3. How hard can it be for a student to be a manager?-

Being a manager and a student isn’t as hard as being a student athlete, but it is still very demanding. I set aside time in my day almost every day to fulfill my duties, but through all of it, I’ve gained more of a respect for the players because it’s extremely time and energy consuming for them.

4. You played volleyball in high school. Does being a manager help you be closer to the game?-

I did play volleyball in high school, so I actually feel further from the game now than I ever have. However, I’m closer to it than I would be if I weren’t the manager, so I’m extremely grateful for the opportunity to be involved with the team.

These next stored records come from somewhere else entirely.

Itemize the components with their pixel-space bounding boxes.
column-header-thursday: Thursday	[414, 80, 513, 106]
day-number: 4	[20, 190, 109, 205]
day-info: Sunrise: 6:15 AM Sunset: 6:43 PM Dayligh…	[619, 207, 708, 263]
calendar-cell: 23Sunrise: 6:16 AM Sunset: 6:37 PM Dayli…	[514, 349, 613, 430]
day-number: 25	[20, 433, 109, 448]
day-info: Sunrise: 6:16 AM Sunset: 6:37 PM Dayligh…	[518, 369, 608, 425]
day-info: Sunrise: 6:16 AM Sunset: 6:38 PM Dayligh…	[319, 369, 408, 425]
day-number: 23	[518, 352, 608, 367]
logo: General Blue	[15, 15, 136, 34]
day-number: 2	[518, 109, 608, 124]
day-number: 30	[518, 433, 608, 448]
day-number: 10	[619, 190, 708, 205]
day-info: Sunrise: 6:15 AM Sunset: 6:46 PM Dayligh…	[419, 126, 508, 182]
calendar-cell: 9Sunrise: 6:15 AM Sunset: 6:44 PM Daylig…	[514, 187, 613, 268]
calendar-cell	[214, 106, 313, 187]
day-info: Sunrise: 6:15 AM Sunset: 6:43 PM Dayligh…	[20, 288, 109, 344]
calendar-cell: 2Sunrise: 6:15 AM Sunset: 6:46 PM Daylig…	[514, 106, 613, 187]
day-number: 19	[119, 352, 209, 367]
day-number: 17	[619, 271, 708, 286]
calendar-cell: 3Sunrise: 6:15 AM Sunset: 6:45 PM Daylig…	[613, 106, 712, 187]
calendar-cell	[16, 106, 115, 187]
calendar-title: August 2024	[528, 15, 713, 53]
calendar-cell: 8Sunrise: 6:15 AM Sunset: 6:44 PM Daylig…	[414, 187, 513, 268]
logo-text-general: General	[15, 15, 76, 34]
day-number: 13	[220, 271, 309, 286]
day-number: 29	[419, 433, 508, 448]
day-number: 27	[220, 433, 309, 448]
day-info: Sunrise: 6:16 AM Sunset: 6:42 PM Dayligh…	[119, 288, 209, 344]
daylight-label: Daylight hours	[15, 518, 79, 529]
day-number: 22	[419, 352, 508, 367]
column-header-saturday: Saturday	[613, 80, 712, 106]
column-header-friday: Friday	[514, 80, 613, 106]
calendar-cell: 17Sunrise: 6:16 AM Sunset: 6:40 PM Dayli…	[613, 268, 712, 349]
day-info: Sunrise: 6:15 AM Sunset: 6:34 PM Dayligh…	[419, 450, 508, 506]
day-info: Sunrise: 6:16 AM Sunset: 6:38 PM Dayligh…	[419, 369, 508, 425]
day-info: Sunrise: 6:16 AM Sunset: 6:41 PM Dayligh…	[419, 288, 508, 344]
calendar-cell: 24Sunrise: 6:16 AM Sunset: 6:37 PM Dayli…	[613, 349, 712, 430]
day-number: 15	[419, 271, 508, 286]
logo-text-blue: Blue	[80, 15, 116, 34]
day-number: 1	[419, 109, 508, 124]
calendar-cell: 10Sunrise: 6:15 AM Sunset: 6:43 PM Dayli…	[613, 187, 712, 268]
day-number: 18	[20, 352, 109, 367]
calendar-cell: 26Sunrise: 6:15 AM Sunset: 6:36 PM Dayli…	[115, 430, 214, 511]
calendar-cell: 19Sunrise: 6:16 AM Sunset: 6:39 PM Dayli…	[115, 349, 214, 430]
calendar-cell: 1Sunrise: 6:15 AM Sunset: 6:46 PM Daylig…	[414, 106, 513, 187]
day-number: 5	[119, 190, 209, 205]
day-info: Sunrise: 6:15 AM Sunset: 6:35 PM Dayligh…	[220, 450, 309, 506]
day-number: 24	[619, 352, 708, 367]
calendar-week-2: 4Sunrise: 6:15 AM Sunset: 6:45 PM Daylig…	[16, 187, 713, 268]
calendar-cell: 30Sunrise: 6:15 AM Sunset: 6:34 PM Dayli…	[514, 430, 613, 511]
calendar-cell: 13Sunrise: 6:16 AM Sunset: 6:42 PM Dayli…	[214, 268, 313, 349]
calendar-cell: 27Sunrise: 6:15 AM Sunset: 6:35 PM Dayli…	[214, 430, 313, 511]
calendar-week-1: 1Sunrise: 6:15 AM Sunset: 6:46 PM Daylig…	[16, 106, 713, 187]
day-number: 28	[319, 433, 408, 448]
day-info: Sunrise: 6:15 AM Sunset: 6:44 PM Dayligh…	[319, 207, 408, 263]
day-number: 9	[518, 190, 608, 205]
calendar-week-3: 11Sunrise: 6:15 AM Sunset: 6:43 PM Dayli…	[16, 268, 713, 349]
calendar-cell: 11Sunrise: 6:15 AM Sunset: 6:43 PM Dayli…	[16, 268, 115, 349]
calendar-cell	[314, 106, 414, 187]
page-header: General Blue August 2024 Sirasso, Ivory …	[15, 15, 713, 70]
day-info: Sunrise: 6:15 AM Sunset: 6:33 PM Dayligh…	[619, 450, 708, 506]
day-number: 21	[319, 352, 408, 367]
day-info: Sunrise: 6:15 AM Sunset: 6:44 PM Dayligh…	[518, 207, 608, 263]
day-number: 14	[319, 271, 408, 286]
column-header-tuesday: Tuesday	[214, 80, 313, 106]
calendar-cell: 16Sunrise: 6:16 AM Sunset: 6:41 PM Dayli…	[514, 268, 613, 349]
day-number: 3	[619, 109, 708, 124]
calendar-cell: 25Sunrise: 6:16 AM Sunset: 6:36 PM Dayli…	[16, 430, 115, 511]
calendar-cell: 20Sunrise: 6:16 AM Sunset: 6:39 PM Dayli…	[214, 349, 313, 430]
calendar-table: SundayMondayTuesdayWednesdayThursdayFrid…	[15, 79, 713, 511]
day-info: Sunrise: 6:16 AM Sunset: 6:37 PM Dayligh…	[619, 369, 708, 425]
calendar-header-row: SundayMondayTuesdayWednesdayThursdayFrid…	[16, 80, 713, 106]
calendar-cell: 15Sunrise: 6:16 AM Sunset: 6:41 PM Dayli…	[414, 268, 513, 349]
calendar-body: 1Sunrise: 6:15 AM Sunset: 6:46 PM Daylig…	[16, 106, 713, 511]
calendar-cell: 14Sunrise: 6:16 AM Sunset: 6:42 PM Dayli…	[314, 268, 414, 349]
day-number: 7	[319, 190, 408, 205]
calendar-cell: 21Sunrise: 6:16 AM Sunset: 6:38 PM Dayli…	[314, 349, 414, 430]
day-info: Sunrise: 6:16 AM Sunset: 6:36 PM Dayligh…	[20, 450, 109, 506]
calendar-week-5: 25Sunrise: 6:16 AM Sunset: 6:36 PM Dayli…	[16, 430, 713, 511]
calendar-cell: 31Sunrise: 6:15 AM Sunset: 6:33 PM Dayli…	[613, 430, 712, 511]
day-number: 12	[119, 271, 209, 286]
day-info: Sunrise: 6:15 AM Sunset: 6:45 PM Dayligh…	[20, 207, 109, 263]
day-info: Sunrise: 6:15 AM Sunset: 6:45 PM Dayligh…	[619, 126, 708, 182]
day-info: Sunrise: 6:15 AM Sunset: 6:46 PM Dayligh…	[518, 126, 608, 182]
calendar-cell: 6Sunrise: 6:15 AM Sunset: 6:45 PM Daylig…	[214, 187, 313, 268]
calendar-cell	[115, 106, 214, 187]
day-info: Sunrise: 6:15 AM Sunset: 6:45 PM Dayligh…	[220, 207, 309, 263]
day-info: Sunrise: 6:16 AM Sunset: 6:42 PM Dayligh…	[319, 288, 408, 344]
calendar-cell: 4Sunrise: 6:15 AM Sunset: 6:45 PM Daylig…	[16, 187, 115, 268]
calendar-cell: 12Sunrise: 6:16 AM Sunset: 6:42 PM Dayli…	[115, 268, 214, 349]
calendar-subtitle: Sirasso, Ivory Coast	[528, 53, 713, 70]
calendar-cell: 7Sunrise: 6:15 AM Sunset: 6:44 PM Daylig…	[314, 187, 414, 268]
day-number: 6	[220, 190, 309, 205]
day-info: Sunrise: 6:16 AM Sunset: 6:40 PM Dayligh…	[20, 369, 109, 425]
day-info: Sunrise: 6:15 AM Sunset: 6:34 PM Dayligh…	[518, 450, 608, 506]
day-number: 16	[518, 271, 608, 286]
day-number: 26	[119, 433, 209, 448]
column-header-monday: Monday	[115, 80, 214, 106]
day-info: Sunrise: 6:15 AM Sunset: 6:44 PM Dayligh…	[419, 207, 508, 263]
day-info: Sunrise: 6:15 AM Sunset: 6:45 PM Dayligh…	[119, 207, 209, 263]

5. What is your favorite part/s of being a manager?-

My favorite part about being the manager is being in a position to meet amazing, hard-working athletes and coaches who have a passion for the sport that I love. The connections and relationships that I have formed are priceless. Oh–and front row seats to the game are always a perk, too!

6. You’re there for a lot of team activities what are like behind the scenes of being the manager for the team?-

Being behind the scenes gives me a whole new perspective. Now, the players and coaches aren’t just people–they’re friends. Moreover, I’ve come to realize how much work has to go into the program to make it function. Before, I didn’t realize how much work was behind the program. Things like advertising, setting up facilities, recruiting, watching film, travel arrangements–it is almost overwhelming sometimes to see the work behind the program.

7. Do you feel as a part of the team as you would as a player?-

It’s definitely not the same as being a player, but I do feel like I’m a part of the team–just in a different way. It took some adjusting to, at first, because I didn’t know the sport or institution of a team outside of being a player, but I’ve finally become accustom to my place and role on the team.

8. Does being a manager make you miss the game more? You go to the games and watch everyone practice, warm up, play, etc. but you aren’t the one playing. How does that make you feel about the game?-

Being a manager definitely makes me miss playing. It’s like I’m so close but so far away, at the same time. Some days, it does make me regret not continuing to play, but all good things must come to an end. I still love the game, though, and I always will.

9. What is it that makes you like volleyball so much?-

Volleyball has always been my thing. I just love the rush. I used to be a libero/defensive specialist, and the best feeling in the world was anticipating an attack, moving into position, and making a great dig. The energy in the room when the fans erupt is indescribable–especially when you’re taking it all in from the court.

The volleyball team only has four games left in the regular season before the sunbelt conference tournament begins.  You can see them play their final home game Sunday November 17 against Texas State.